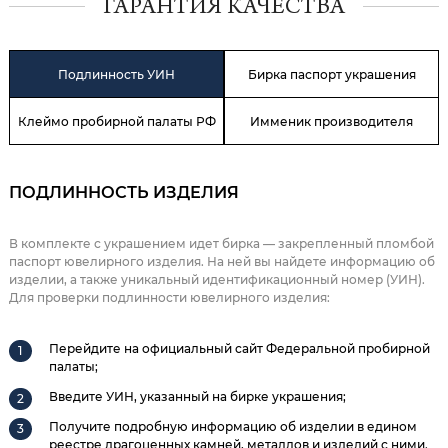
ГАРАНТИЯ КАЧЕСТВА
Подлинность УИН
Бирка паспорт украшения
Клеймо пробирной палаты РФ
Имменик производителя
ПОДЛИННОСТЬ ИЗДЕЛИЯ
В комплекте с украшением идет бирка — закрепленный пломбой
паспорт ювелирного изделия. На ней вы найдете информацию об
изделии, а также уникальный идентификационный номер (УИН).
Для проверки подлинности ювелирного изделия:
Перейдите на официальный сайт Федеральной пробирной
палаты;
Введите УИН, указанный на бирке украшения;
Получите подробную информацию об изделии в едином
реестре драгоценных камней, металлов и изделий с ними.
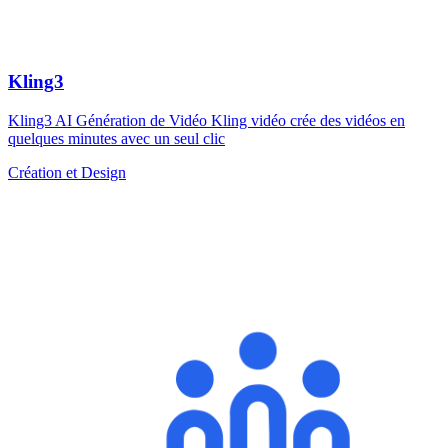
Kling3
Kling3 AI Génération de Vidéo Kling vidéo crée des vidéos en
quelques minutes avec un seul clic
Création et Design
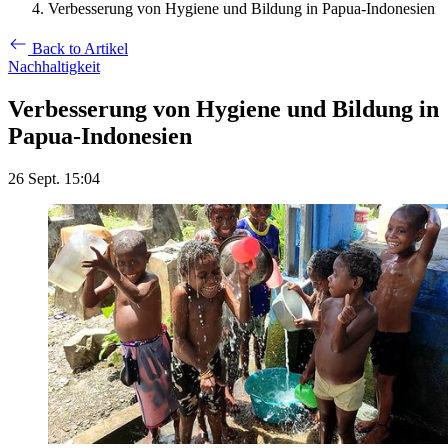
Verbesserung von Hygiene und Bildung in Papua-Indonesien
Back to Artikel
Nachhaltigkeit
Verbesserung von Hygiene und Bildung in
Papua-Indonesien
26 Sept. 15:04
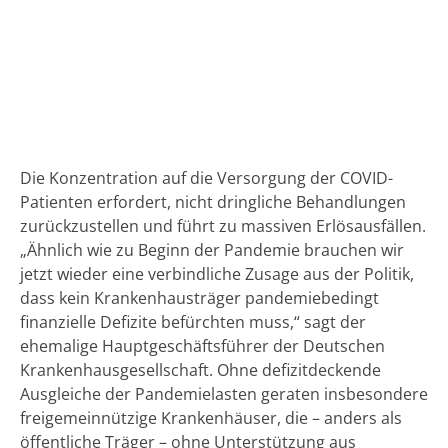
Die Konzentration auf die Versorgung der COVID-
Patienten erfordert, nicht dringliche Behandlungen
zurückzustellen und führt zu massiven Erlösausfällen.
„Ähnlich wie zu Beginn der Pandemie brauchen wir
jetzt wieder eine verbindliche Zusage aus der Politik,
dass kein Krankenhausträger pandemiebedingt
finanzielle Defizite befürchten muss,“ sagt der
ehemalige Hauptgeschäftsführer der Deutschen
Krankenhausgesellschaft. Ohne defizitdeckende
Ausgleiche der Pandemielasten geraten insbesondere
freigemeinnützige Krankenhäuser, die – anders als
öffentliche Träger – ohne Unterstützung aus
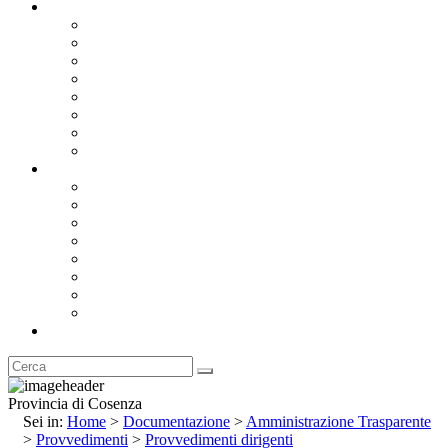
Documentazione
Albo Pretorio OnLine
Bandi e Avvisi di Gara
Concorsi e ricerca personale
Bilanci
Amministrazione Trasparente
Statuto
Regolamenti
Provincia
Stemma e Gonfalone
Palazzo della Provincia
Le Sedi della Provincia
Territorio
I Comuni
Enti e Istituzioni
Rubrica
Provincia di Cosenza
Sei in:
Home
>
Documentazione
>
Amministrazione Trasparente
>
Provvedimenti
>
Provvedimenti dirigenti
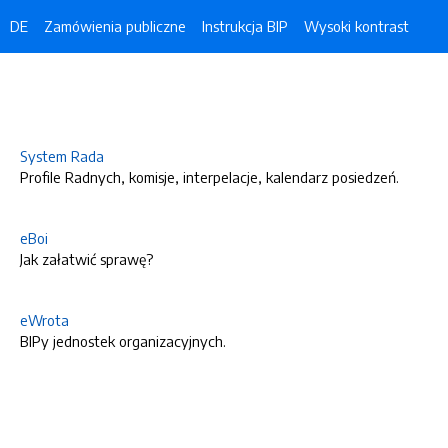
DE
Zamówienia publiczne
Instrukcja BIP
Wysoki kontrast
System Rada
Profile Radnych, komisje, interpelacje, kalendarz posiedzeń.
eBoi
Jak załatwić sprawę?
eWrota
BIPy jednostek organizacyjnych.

----

**What this task involves**
The lines sought are those in the data above that include the string "ювелирного"; copy each one.

**Answer section**
паспорт ювелирного изделия. На ней вы найдете информацию об
Для проверки подлинности ювелирного изделия:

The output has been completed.